それを劣化させないためにも迅速に捜査を進める必要があった。


「ま、とにかく行こうぜ。日が落ちる前には終わらせたい、ついでに早く煙草を吸いたい」


最後の一文は失言だった、と気付いた時には既に遅く、ギンガは怒気を放っている。


ジョシュアはそれから逃げるように早足で階段を下った。











結局五つの現場を回った結果、ほとんど収穫は無かった。


他の捜査官や鑑識官により現場検証は終わっているので当然ではあったが、それでも念の為と言う意味もあって五つの現場を回っていると日が落ち初め、都市を赤く染めていた。


「なぁギンガ」


「何ですか?」


ジョシュアは最後の現場であるマンションから出てきたところで足を止め、ギンガに声をかける。


「頼むから煙草吸わせて」


結局ギンガは煙草半分ではなく全て取り上げ、ジョシュアに強制的な禁煙をさせていたのだ。
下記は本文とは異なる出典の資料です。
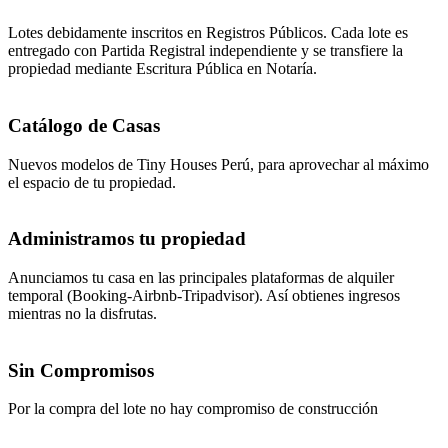
Lotes debidamente inscritos en Registros Públicos. Cada lote es
entregado con Partida Registral independiente y se transfiere la
propiedad mediante Escritura Pública en Notaría.
Catálogo de Casas
Nuevos modelos de Tiny Houses Perú, para aprovechar al máximo
el espacio de tu propiedad.
Administramos tu propiedad
Anunciamos tu casa en las principales plataformas de alquiler
temporal (Booking-Airbnb-Tripadvisor). Así obtienes ingresos
mientras no la disfrutas.
Sin Compromisos
Por la compra del lote no hay compromiso de construcción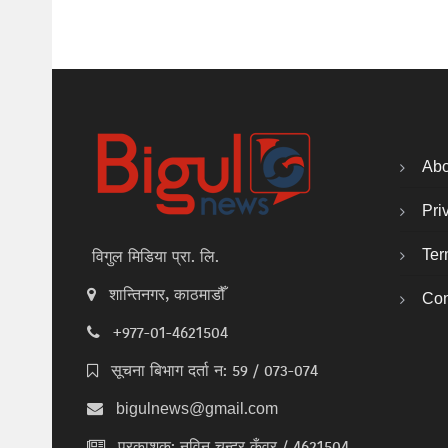
Abo
Pri
Ter
विगुल मिडिया प्रा. लि.
शान्तिनगर, काठमाडौँ
Con
+977-01-4621504
सूचना बिभाग दर्ता न: 59 / 073-074
bigulnews@gmail.com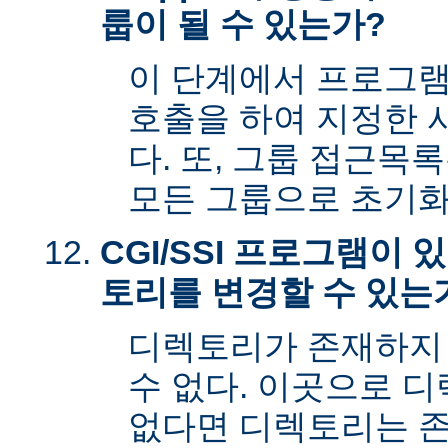
룹이 될 수 있는가?
이 단계에서 프로그램은 s
호출을 하여 지정한 
다. 또, 그룹 접근목
모든 그룹으로 초기화
CGI/SSI 프로그램이
토리를 변경할 수 있는
디렉토리가 존재하지
수 없다. 이곳으로 
없다면 디렉토리는 존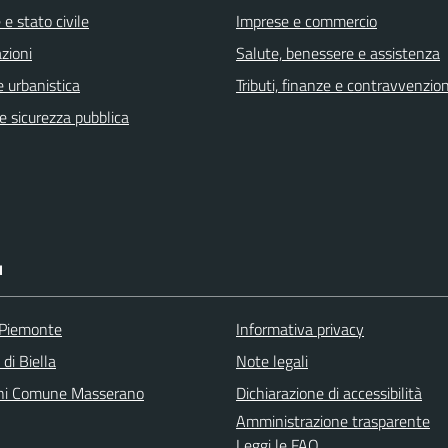
e stato civile
Imprese e commercio
zioni
Salute, benessere e assistenza
 urbanistica
Tributi, finanze e contravvenzion
 e sicurezza pubblica
I
 Piemonte
Informativa privacy
 di Biella
Note legali
ni Comune Masserano
Dichiarazione di accessibilità
Amministrazione trasparente
Leggi le FAQ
勿論、現場を一つ調べる度に煙を吸おうとするジョシュアが原因だった。


「仕方ないですね、今日の仕事はこれで終わりにしましょう。はい、どうぞ」


呆れたようにギンガは煙草を渡す。


ジョシュアは受け取った煙草にすぐさま火を点け、実に美味そうに煙を吸い煙を吐き出す。


まさに至福の時といった様子のジョシュアに呆れた様子でギンガは声をかける。


「ジョシュアさんはこれからどうします?」


「んー、家帰って飯食って情報の整理でもするかな」


「じゃあ家で夕飯を食べませんか?」


その言葉を聞いたジョシュアはたっぷり十秒ほど煙を吸うのも忘れ呆然とし、煙草をくわえたままギンガの両肩に手を置く。


「いいかよく聞け、ギンガ」


「は、はい?」


ジョシュアは真面目な顔つきでギンガと向き合って重々しく口を開き、


「男を家に連れ込む時は顔を赤らめて上目使いにすると効果てぐばあぁァッ!」


顔面にリボルバーナックルを喰らった。


「ななな何を言ってるんですか私が誘ったのは夕飯だけです! それに家には父さんもいます!」


「あ、そうなのか?」


「そうです!」


頬に拳の跡がついたジョシュアは飛ばされた煙草を拾って一息吸い、


「……フ―。んじゃあ八年ぶりに世話になるかな」


懐かしそうに目を細めた。











あとがき

……ギンガのセリフはこんな感じでいいのだろうか?

正直ビクビクしながら書いています。

しかし展開が遅いような気がする。それ以前に一話ごとの区切りがこれでいいのだろうか?

とにかく思考錯誤しながら書き続けます。

追記  前回あとがきでタルカス? と書きましたがカルタスが正しい名前でしたね。